Tuesday : 2013.12.10

  • 00:30 MEH: email from Serge, system not running -- status of processing, only 2 MD01 chips and stuck faulted
    240 summit exposures since 2013-12-10
    82 incomplete downloads
    102 exposures copied but not registered
    • as logged in czarlog over weekend, ipp057, 063, 050 out of processing due to lock problems, got back in processing and lock problems ensued..
    • looks like ipp031, 036 may be problematic as well, out they go..
    • ipp031,032 may be behaving oddly, lost in nebulous disk use plot...
    • czarpoll and roboczar were stopped on ippc11 -- restarted
    • ipp015,011 as before as well. add ipp054 to the list out of processing
  • 01:50 registration caught up to the bad weather.. processing moving w/o problems so far
  • Bill 11:28 Need to rerun SAS.20131205 skycal pantasks is running out of ~bills/sas.32. Should get finished pretty quickly
  • 11:57 : stsci06 needs to be rebooted: not locking files. I'm stopping processing to reboot a number of machines: ipp031, ipp036, ipp050, ipp057, ipp063, ipp011, ipp015, stsci06
    • ipp036 was running neb-replicate, but since file locking was failing, it probably is not getting far. it was still on --min 0
    • ipp050 reports a failed battery on raid
    • done with ipp031 : no problems, glock works again
    • done with ipp036 : no problems, glock works again (12:31)
    • done with ipp050 : no problems, glock works again
    • done with ipp057 : no problems, glock works again (12:45)
    • done with ipp063 : no problems, glock works again (12:51)
    • done with ipp011 : required a power-cycle, glock works again
    • stsci06 hung on reboot (just like stsci13 yesterday). power cycle still does not work for me, so I sent a message to Gavin (13:17)
      • stsci06 rebooted by Gavin (14:07)
    • done with ipp015 : no problems, glock works again (14:20)
  • 14:45 : EAM : launched rsync jobs to return stsci copies of ipp031 & ipp032 data to those machines, removing them from processing.

Wednesday : 2013.12.11

  • 08:30 email from Serge, no data processed last night
    Current Time 2013-12-11 18:52:14
    o6637g0671d  2013-12-11 17:06:42 01:45:32 ago
    673 summit exposures since 2013-12-11
    625 exposures copied but not registered
    first exposure:  o6637g0001d 685258
    last exposure:   o6637g0671d 685930
  • 09:50 Rita rebooting ipp018 to swap drive -- ipp018 manually out of processing and neb-host down
    • leave out of processing and neb-repair to not detract from rebuilding
  • 12:00 MEH: unsuccessful in trying to trace through way to drop bad exposure to kick up registration burntool
    -- exposure c6637g0003b (685306) -- set rawImfile and newExp to drop
    regtool -dbname gpc1 -updateprocessedimfile -set_state drop -exp_id  685306 -class_id 
    pztool -dbname gpc1 -updatenewexp -exp_id 685306 -set_state drop
    -- exposure o6637g0048d (685307) -- actually a BIAS and not a DARK -- set rawImfile and newExp to drop
    regtool -dbname gpc1 -updateprocessedimfile -set_state drop -exp_id  685307 -class_id 
    pztool -dbname gpc1 -updatenewexp -exp_id 685307 -set_state drop
    -- o6637g0049d (685305) -- also set newExp and rawImfile to drop but probably is okay
    pztool -dbname gpc1 -updatenewexp -exp_id 685305 -set_state drop
    -- oddly, seems o6637g0047d  -- a DARK, has been burntool'd, has burntool state -14. maybe also needed to be dropped?
  • 12:09 CZW: A bad exposure confused regtool.

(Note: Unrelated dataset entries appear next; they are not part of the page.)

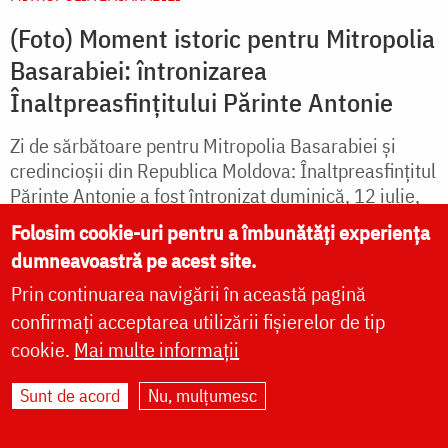
(Foto) Moment istoric pentru Mitropolia
Basarabiei: întronizarea
Înaltpreasfințitului Părinte Antonie
Zi de sărbătoare pentru Mitropolia Basarabiei și
credincioșii din Republica Moldova: Înaltpreasfințitul
Părinte Antonie a fost întronizat duminică, 12 iulie,
în demnitatea de Arhiepiscop al...
Folosim cookie-uri pentru a îmbunătăți experiența
dumneavoastră pe acest site.
Prin continuarea navigării în această pagină
citește mai mult
confirmați acceptarea utilizării fișierelor de tip
cookie.
Mai multe informații
Sunt de acord
Nu, mulțumesc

Added define.sunset macro in registration pantasks to allow registration to have dateobs_begin after this bad exposure to allow regtool to be not confused.
  • 12:30 MEH will take over as czar since Heather on travel
  • 13:10 MEH: WSdiff for 3PI have more moderate time crunch, remove ThreePi?.WS.nightlyscience label until nightly finished and will tweak_ssdiff then as well.
    • LAP.ThreePi?.20130717 label also out now stacks caught up
  • 17:30 MEH: ssdiff started so finished when have to do stdsci restart once base nightly caught up in ~1hr before new nightly starts, WSdiff will be added after restart
  • 18:30 MEH: stdsci restarted --
    • LAP and WSdiff out for a while longer
    • ipp018, 031, 032 manually out of processing
    • slowly neb-host up systems put down for lock problems but now rebooted -- stsci13, stsci06, ipp011, 063, 057, 058, 015 ok -- 023 lock problem --
    • unclear if should be put back up from repair -- ipp007, 055, 061, 065?
    • ipp018 waiting for raid rebuild to finish
  • 20:45 MEH: caught up with nightly from last night except WSdiff, adding label back in. tonight nightly proceeding
  • 21:30 MEH: MOPS stamps arriving, adding 1x c3 to pstamp to help push through since behind

Thursday : 2013.12.12

  • 09:40 EAM : nightly processing is mostly done except for WS nightly science. Looking through the logs and such, I'm finding a couple problems:
    • the query for WS diffs is taking way too long for the label CNP. Here is the basic query:

difftool -definewarpstack -good_frac 0.2 -warp_label CNP.nightlyscience -stack_label CNP.refstack.20110318 -set_dist_group CNP -set_label CNP.nightlyscience -set_workdir FOO -set_reduction WARPSTACK -available -dbname gpc1

I suspect the list of things to match is too huge (CNP has many exposures)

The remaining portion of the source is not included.